2012, David Koepp -- in theatre
Remember back in the '80's when filmmakers and studios would try and capitalize on whatever extreme sporting trend was popular at the time - rollerskating, breakdancing, surfing, BMXing, motocross racing, skateboarding, rollerblading - by making a typically bad movie that tried to plumb the depths of the sport's subculture while infusing the script with as many cliches as possible. I guess it's not limited only to the '80's, but it was certainly at its most prominent and most fromage-iest at that time. Hell, Top Gun is the kingpin of the genre. Looking back on any of those films and the nostalgia wafts off of them. They weren't particularly good then either, but over the years, as the masses have come to embrace irony, one can see that in their badness, there is much entertainment to be had. Premium Rush is ironic filmmaking in peak form.
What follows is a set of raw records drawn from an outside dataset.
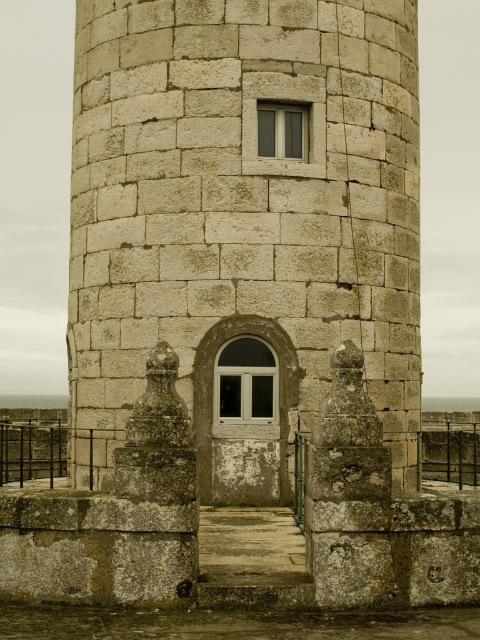 You are standing in front of a stone structure and want to take a photo of the stone textured tower at center. If your camera can focus on objects up to 15 meters away, will it be able to capture the tower clearly?

The stone textured tower at center is 13.51 meters from viewer, so yes, the camera can focus on it clearly since it is within the 15 meters range.

You are an architect examining the stone textured tower at center and the matte glass window at upper center in the image. Which object is positioned to the right side of the other?

The stone textured tower at center is to the left of matte glass window at upper center, so the matte glass window at upper center is positioned to the right side of the stone textured tower at center.

You are standing in front of the cylindrical stone structure and notice two windows. The first is the white glass window at center, and the second is the matte glass window at upper center. Which window is positioned to the right when viewed from the front?

The matte glass window at upper center is positioned to the right of the white glass window at center. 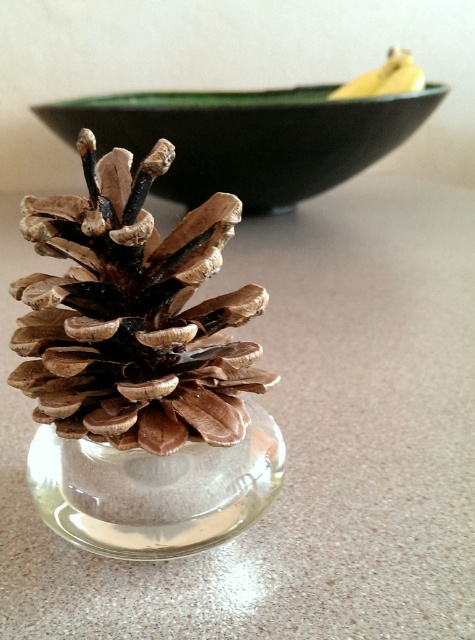 Looking at this image, you are arranging a centerpiece for a table and have the brown matte pinecone at center and the transparent glass vase at center. Which object takes up more space in the arrangement?

The brown matte pinecone at center has a larger size compared to the transparent glass vase at center, so it takes up more space in the arrangement.

You are arranging items on a table and need to place both the translucent glass table at center and the brown matte pinecone at center. According to the scene, which object is positioned higher?

The translucent glass table at center is located above the brown matte pinecone at center, so it is positioned higher. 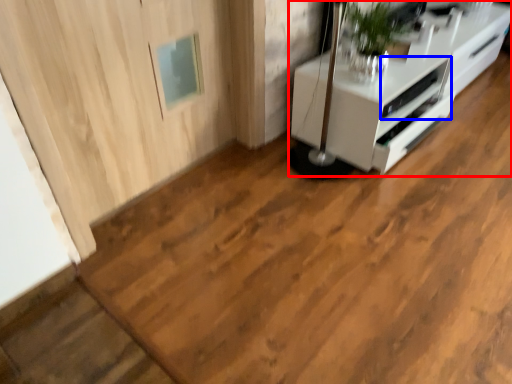 Question: Among these objects, which one is nearest to the camera, furniture (highlighted by a red box) or appliance (highlighted by a blue box)?

Choices:
 (A) furniture
 (B) appliance

Answer: (A) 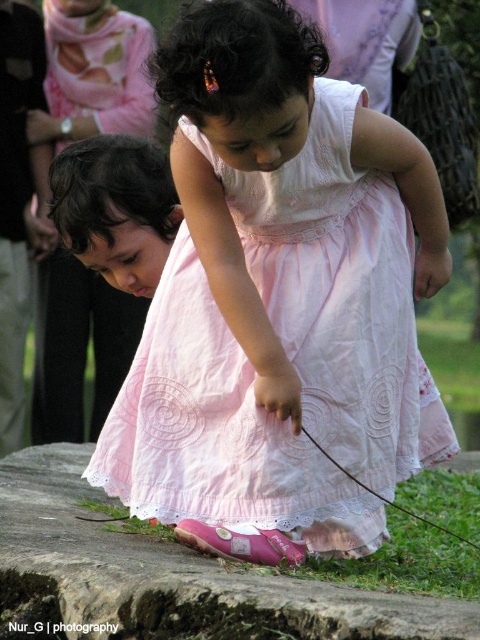 Looking at this image, is pink fabric shoe at lower center smaller than pink fabric dress at lower center?

No, pink fabric shoe at lower center is not smaller than pink fabric dress at lower center.

Is pink fabric shoe at lower center to the left of pink fabric dress at lower center from the viewer's perspective?

Indeed, pink fabric shoe at lower center is positioned on the left side of pink fabric dress at lower center.

Locate an element on the screen. The image size is (480, 640). pink fabric shoe at lower center is located at coordinates (180, 573).

Locate an element on the screen. Image resolution: width=480 pixels, height=640 pixels. pink fabric shoe at lower center is located at coordinates pos(180,573).

Between pink cotton dress at center and pink fabric shoe at lower center, which one is positioned lower?

pink fabric shoe at lower center is below.

Describe the element at coordinates (340, 294) in the screenshot. I see `pink cotton dress at center` at that location.

Find the location of a particular element. This screenshot has width=480, height=640. pink cotton dress at center is located at coordinates click(x=340, y=294).

Who is positioned more to the left, pink cotton dress at center or pink fabric dress at lower center?

pink cotton dress at center is more to the left.

Is pink cotton dress at center wider than pink fabric dress at lower center?

Yes.

Locate an element on the screen. The image size is (480, 640). pink cotton dress at center is located at coordinates (340, 294).

Identify the location of pink cotton dress at center. (340, 294). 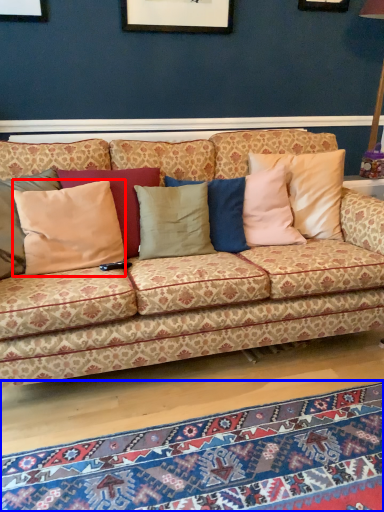 Question: Which point is further to the camera, pillow (highlighted by a red box) or mat (highlighted by a blue box)?

Choices:
 (A) pillow
 (B) mat

Answer: (A)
David Koepp is known more for his scriptwriting than his directing, though this is far from his debut or most prominent effort. Here he explores the subculture of bike couriers, specifically New York bike couriers who seem to be equal parts thrill jockeys and death courtiers. He gets into the head of Wilee (Joseph Gordon-Levitt), a law school dropout who is addicted to pedaling his fixed-wheel around the city 10 hours a day. One day he accepts a package from an acquaintance only to find a very determined cop hot in pursuit. The cop, one Bobby Monday (played with a delightful mania), is deep in dept with the Chinese mafia, and they've tipped him off to a score, Wilee's delivery, that will clean his slate.
It's a cat-and-mouse game throughout the streets of New York, that's not altogether suspenseful, but instead bordering intentional silliness and a winking surreality, not far off from a Road Runner cartoon. The script and dialogue teeter on purposefully awkward, but, from the balance of Gordon-Levitt's sincerity and Shannon's Al Pacino-esque scenery chewing, it winds up being quite enjoyable, even though there's little that punchy or keen about it. The "future sight" that Wilee has, where time slows down and he predicts the outcome of multiple courses of actions until he hits the write one, is deliciously cheesy, a ridiculous yet wonderful conceit. Premium Rush is in most respects a terrible movie... a trite story, rough performances from the majority of the supporting cast, and that whole '80's-style superficial look at a subculture nailed to a "T", but it's delivered with such zeal, so unapologetically that one can't help but be entertained by it all.